After looking at the reason for the speed improvements the benchmarks are misleading/invalid. The majority of the speedup comes because cuprite is set Capybara.default_max_wait_time to 0 for a large part of the Capybara specs, which means a large number of them aren't actually testing anything and makes the timing non-comparable to Selenium headless Chrome. If Selenium headless Chrome is run with the same modified wait times on Travis it's time drops from around 14 minutes to under 10 (but again it's not valid to do so since it means a large number of tests aren't actually doing anything). Assuming a similar percentage speedup for the invalid tests, running Selenium headless Chrome on the hardware you benchmarked it on should be in the 7 minute range just like cuprite

route · 2019-01-16T12:41:43Z

@twalpole so then cuprite vs poltergeist is only valid

route · 2019-01-16T15:15:02Z

@twalpole in fact I don't see where it's set for selenium as where it's set in poltergeist/cuprite to 0

twalpole · 2019-01-16T16:56:07Z

@route Capybara resets the time to 1 at https://github.com/teamcapybara/capybara/blob/master/lib/capybara/spec/spec_helper.rb#L26 which is called after every test. Cuprite is resetting that to 0 in a before block at - https://github.com/machinio/cuprite/blob/master/spec/spec_helper.rb#L122 - which technically means that it's not actually valid to claim compatibility with Capybara since tests aren't actually using the wait times Capybara expects (same with Poltergeist which I had not noticed does the same thing). It would be interesting to see what the timing is for Cuprite on your hardware without the wait time time since there really isn't anything that should make it much faster than selenium locally.

route · 2019-01-16T19:57:47Z

@twalpole oh wow I didn't notice it either even in poltergeist :) haha) ok let's see what we have

route · 2019-01-16T20:07:32Z

If I remove this line from spec helper I get for cuprite:

Finished in 8 minutes 44 seconds (files took 1.22 seconds to load)
1533 examples, 0 failures, 147 pending

yea that's more close to selenium:

Finished in 9 minutes 3 seconds (files took 5.98 seconds to load)

twalpole · 2019-01-16T20:12:00Z

That's more like I would expect with the tests being skipped, etc -- they really should be approximately equal in speed, when run with the same settings, just with Cuprite able to support more features.

route · 2019-01-16T20:27:07Z

with poltergiest being on the 3rd place I'm surprised

Finished in 11 minutes 49 seconds (files took 0.54019 seconds to load)

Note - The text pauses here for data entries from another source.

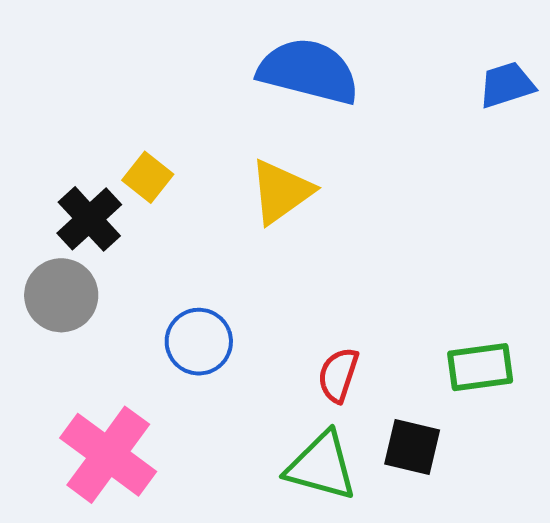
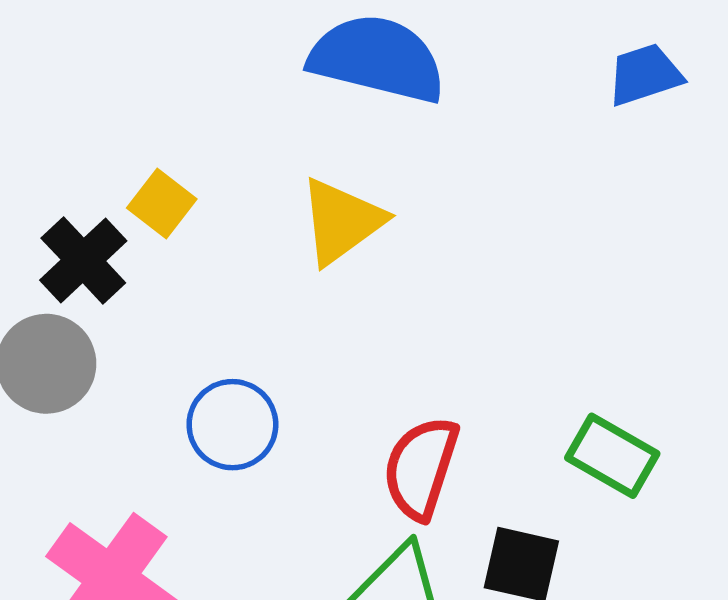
green rectangle: (480, 367) -> (612, 456), turned 38
red semicircle: (338, 375) -> (421, 468), size x1.4

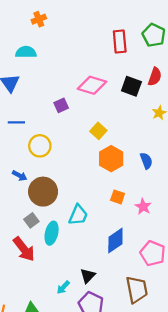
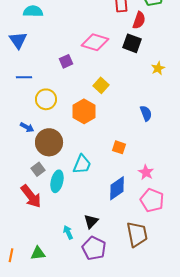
red semicircle: (155, 77) -> (139, 20), moved
orange hexagon: (111, 159) -> (84, 111), moved
pink star: (143, 207) -> (146, 172), moved
cyan arrow: (63, 287) -> (68, 232), turned 112

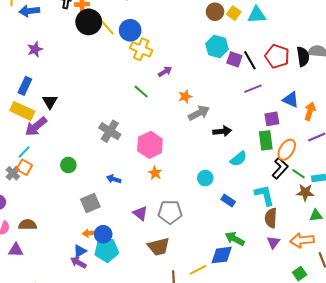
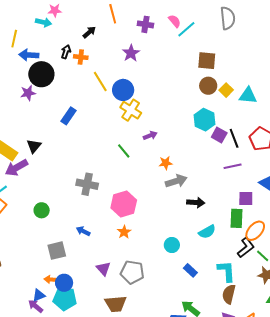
black circle: (89, 22) -> (41, 74), moved
blue rectangle: (25, 86) -> (69, 116), moved
gray cross: (110, 131) -> (87, 184), turned -30

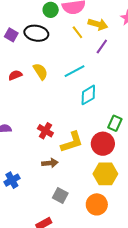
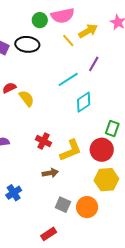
yellow arrow: (98, 24) -> (88, 31), turned -42
purple line: (102, 47) -> (94, 64), moved
yellow semicircle: (40, 71) -> (27, 98), moved
orange circle: (97, 204) -> (87, 207), moved

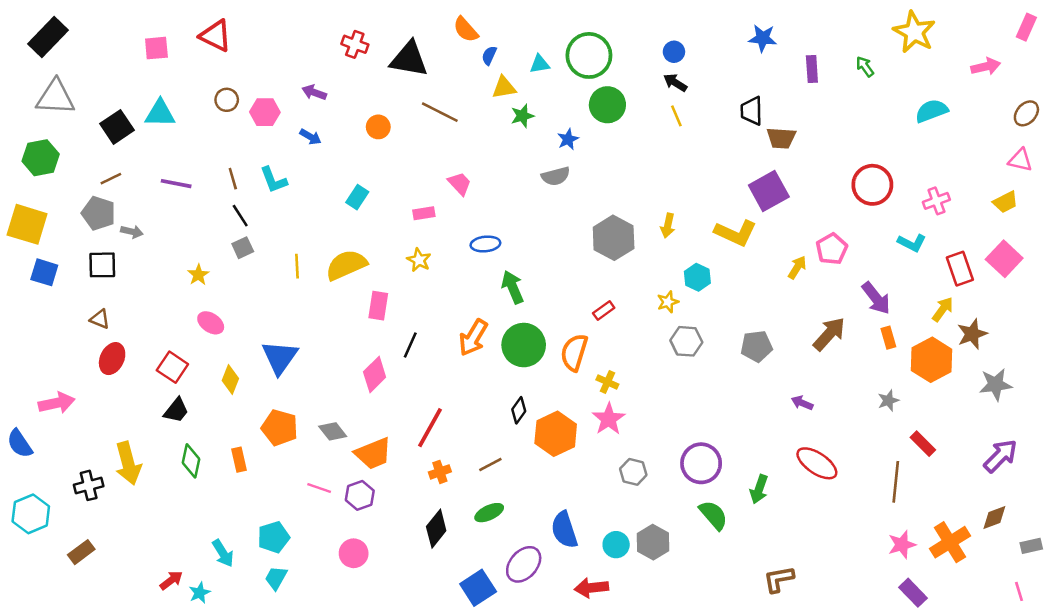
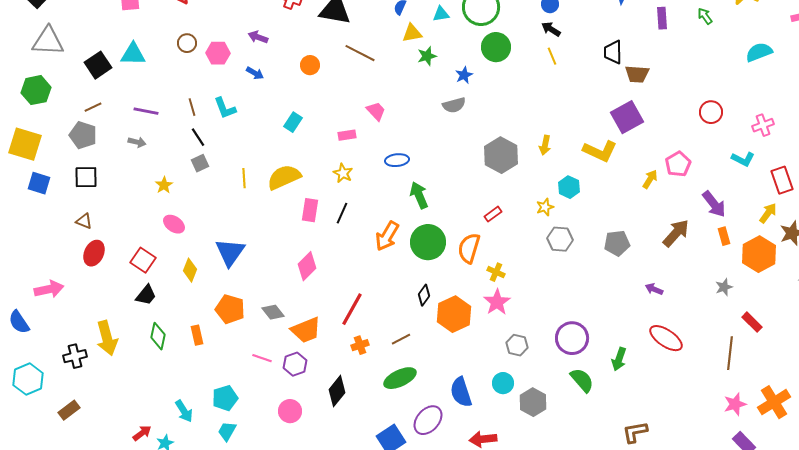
red circle: (872, 185) -> (711, 112), size x0.7
gray arrow: (132, 232) -> (137, 142), moved
black line: (410, 345) -> (342, 213), moved
green ellipse: (489, 513) -> (400, 378), size x1.4
black diamond: (436, 529) -> (337, 391), moved
cyan circle: (616, 545) -> (503, 383), moved

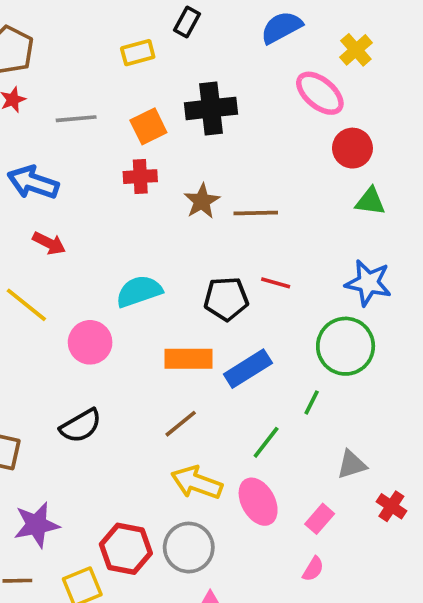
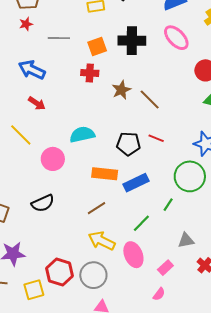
pink ellipse: (320, 93) -> (176, 38), moved
brown line: (256, 213) -> (150, 100), turned 40

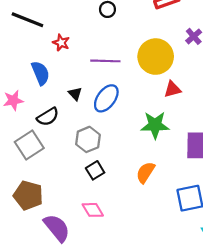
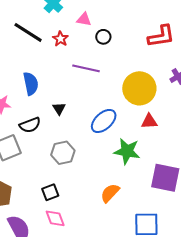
red star: (61, 43) -> (60, 39), moved
purple line: (105, 61) -> (86, 68), moved
blue ellipse: (106, 98) -> (104, 121), moved
black square: (95, 170) -> (50, 192), moved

twalpole · 2019-01-16T20:28:31Z

Not really a surprise -- the Capybara test suite is not like a real projects tests suite. It purposely does a lot of things a user would/should not do to test edge case behaviors. This means any timings for its test suite really aren't relevant to real world project timing.

route · 2019-01-16T20:33:02Z

yea but still all three in the same environment right? but phantomjs is being slower than chrome

twalpole · 2019-01-16T20:35:05Z

yea -- chrome has come a long way in the time while no phantoms development occurred -- speedup in the browser (and headless mode) should have made it similar in speed when a large part of the Capybara test suite slowness is it intentionally waiting for things to happen/not happen.

route · 2019-01-17T08:51:59Z

Updated README, thanks for pointing this out!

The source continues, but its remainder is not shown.